Exercise materials section start
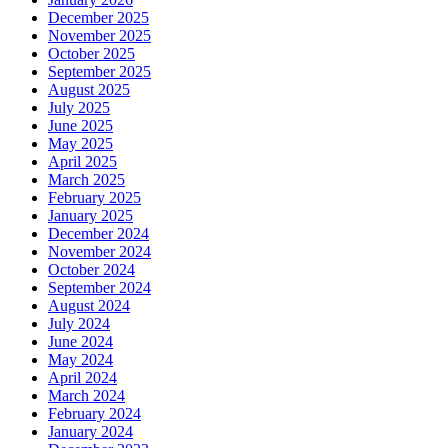
December 2025
November 2025
October 2025
September 2025
August 2025
July 2025
June 2025
May 2025
April 2025
March 2025
February 2025
January 2025
December 2024
November 2024
October 2024
September 2024
August 2024
July 2024
June 2024
May 2024
April 2024
March 2024
February 2024
January 2024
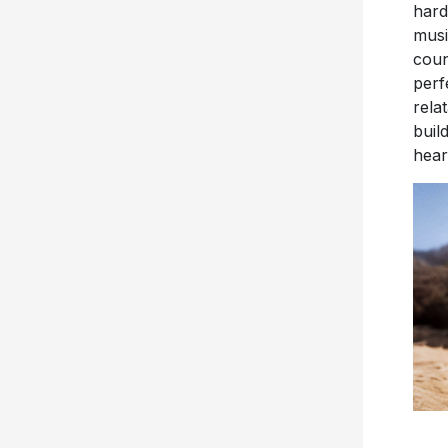
hard
musi
coun
perf
rela
buil
hear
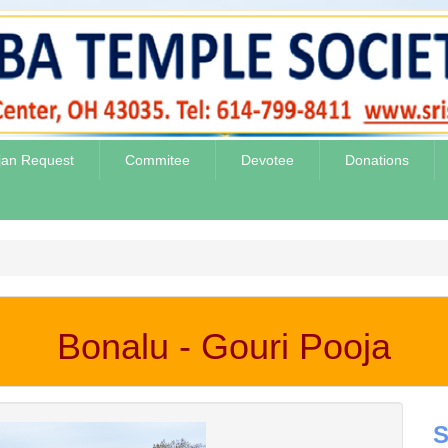
jan Request
Commitee
Devotee
Donations
Bonalu - Gouri Pooja
S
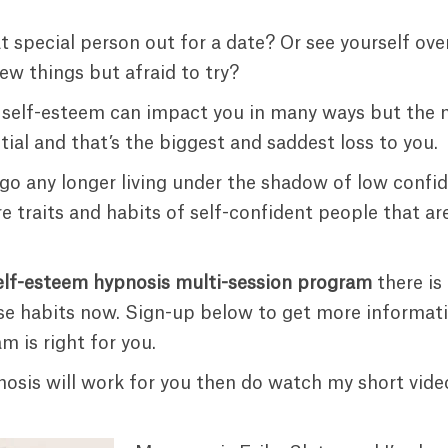
t special person out for a date? Or see yourself ov
ew things but afraid to try?
 self-esteem can impact you in many ways but the 
ntial and that’s the biggest and saddest loss to you.
 go any longer living under the shadow of low confi
re traits and habits of self-confident people that 
elf-esteem hypnosis multi-session program
there is
se habits now. Sign-up below to get more informati
m is right for you.
ypnosis will work for you then do watch my short vid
Exercise materials section end
» What you have to do: In the answer, include exactly the lines from the one containing "August 2024" through the end of the records above and no pictures at all.

» Solved exercise:
August 2024
July 2024
June 2024
May 2024
April 2024
March 2024
February 2024
January 2024
hard
musi
coun
perf
rela
buil
hear
jan Request
Commitee
Devotee
Donations
Bonalu - Gouri Pooja
S
t special person out for a date? Or see yourself ov
ew things but afraid to try?
 self-esteem can impact you in many ways but the 
ntial and that’s the biggest and saddest loss to you.
 go any longer living under the shadow of low confi
re traits and habits of self-confident people that 
elf-esteem hypnosis multi-session program
there is
se habits now. Sign-up below to get more informati
m is right for you.
ypnosis will work for you then do watch my short vid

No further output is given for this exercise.